In general, the Covid-19 case forecasting task can be formulated as non-smooth/high-noised time-series based data analysis problem in which routine reported Covid-19 cases are abnormally fluctuated over the time. The rapid/abnormal changes in number of infectious cases are come from different reasons, including: impacts of environmental/ geographical aspects, the inconsistency in reported data of different organizations/governments, etc. Thus, recent regression as well as modern RNN-based predictive models might be not powerful enough to effectively analyze and reduce noises/temporal disturbances within the representation learning and prediction processes. In order to deal with this problem, in our approach the neural attention mechanism has been adapted to achieve noise-reduced sequential representation of a given input sequence. By doing this, the importance levels of all routine reported Covid-19 data entries in the given sequence are taken into considered during the embedding process through the Bi-LSTM based auto-encoder. Thus, it supports to deliver better prediction results in the after all. To demonstrate the effectiveness of our findings in this paper, we have tested our proposed method with other baselines in real-world Covid-19 datasets and achieved outperformed results for both Covid-19 case prediction and risk-zone classification problems (as later described in sub-section 2.1). In general, our research objectives, contributions as well as novelty of our proposed DAttAE model in this paper can be briefly summarized as three-folds, which are:

• First of all, we present the utilization of Bi-LSTM based autoencoding architecture as a self-supervised representation learning. It supports to effectively preserve the dynamic and temporal information from a given time series dataset. The ultimate purpose of using a sequential auto-encoding mechanism is to simultaneously facilitate the data embedding and interpretation processes to deal with challenges of non-smooth and chaotic sequences which might contain a lot of lagged observations, noises and temporal disturbances, such as in the routine reported number of Covid-19 infectious cases. • Next, we integrate the proposed Bi-LSTM based auto-encoding mechanism with a custom dual self-attention mechanism (as illustrated in Fig. 1-B ).

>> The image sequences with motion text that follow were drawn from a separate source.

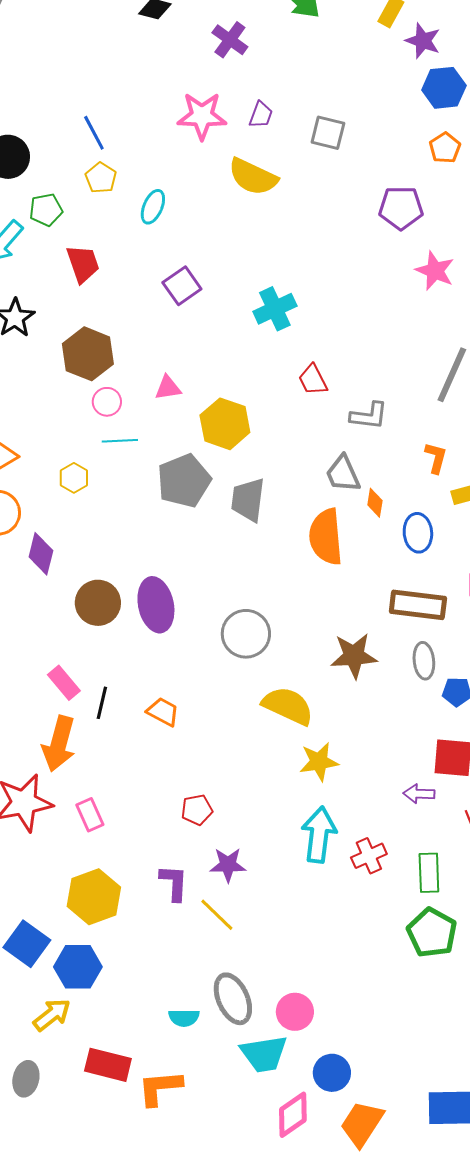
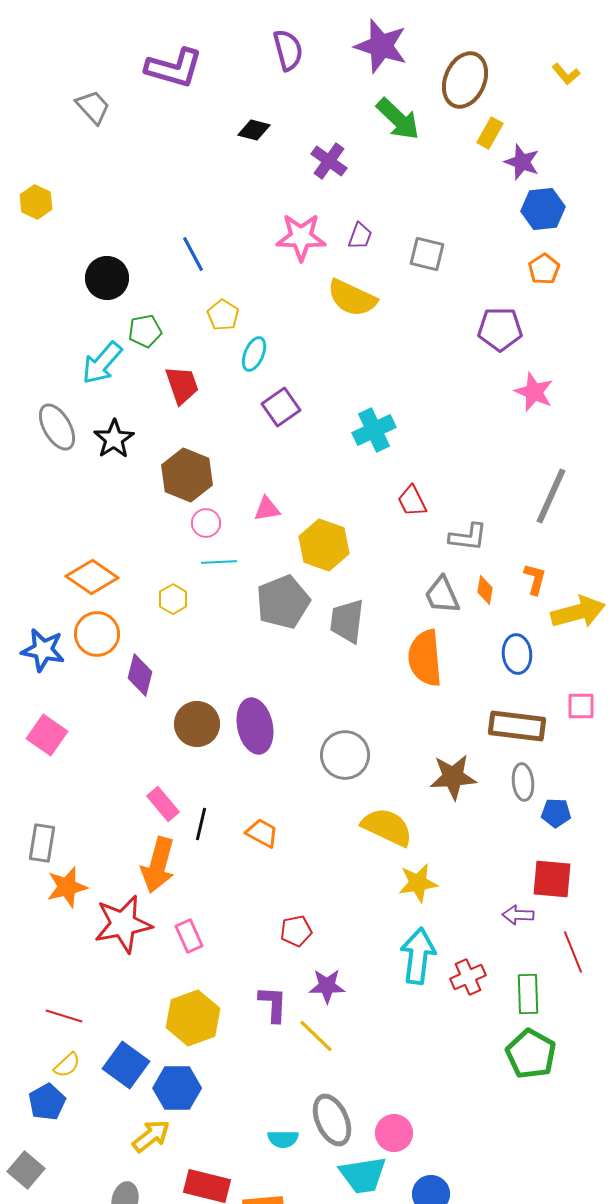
yellow pentagon: (101, 178) -> (223, 315), moved
cyan ellipse: (153, 207) -> (254, 354), moved
orange diamond: (375, 503) -> (485, 590), moved

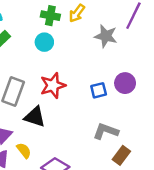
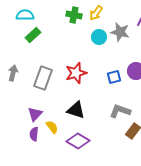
cyan circle: (44, 42) -> (99, 37), moved
black triangle: (35, 117) -> (76, 110), moved

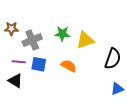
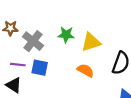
gray cross: (32, 40) -> (33, 41), turned -30
orange semicircle: (69, 66) -> (86, 70), moved

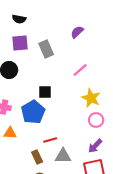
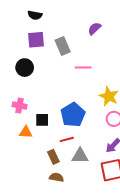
pink line: (80, 70) -> (83, 68), moved, turned 42
black square: (45, 92) -> (42, 120), moved
blue pentagon: (33, 112) -> (73, 115), moved

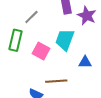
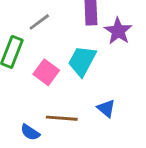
blue triangle: (85, 62) -> (106, 108), moved, turned 32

It can support to softly achieve the smooth/fluent representations of input sequences. These rich-semantic representations of historical observation are later utilized to fine-tune for achieve better prediction results through a task-driven full-connected layer at the end. The ultimate purpose of integration an attention mechanism into the given sequential AE architecture is to automatically evaluate the importance of all consecutive data entries in forms of non-smooth input sequences. It later assists to directly leverage the overall accuracy performance of the temporal representation learning process. 

For many years, researchers have tried to find different approach to effectively handle as well as preserve temporal dynamic features from the time-series based datasets to produce better predictions. However, most of traditional approaches like as the popular auto-aggression based techniques (ARMA, ARIMA, etc.), Naïve Bayesian probabilistic addictive decomposition techniques for time-series, etc. have failed to sufficiently capture the long-range time-dependent features between consecutive observation entries. Moreover, within the short/long-term time series prediction approach through deep learning, multiple complex recurrent neural network based architectures have been utilized to dealing with the long-ranged historical observation representation learning. These RNN-based models have sufficiently supported to capture the richsemantic time-dependent features within time-series dataset to performance significant improvements. However, these deep learning based predictive model normally performed inaccurate predictions while dealing highly noise/chaotic sequential datasets with unpredicted growing patterns like as the routine reported Covid-19 case dataset. In recent times, there are few works have been concentrated on the utilization of attention mechanism within the sequential auto-encoding paradigm. The utilization of neural attention based mechanism with different full-connected components have effectively assisted to capture the short-term growing patterns of disturbing/chaotic time series datasets. Majorly inspired from previous works for the case study of Covid-19 outbreak prediction, we dedicated our efforts on discovering on how the integration between dual self-attention neural architectures can efficient support the sequential AE-based architecture. Our proposed AE with a dual self-attention mechanism can support to efficiently preserve the unsmooth sequences and improve the performance of time series prediction problem, specifically for the routine reported Covid-19 confirmed cases in Vietnam.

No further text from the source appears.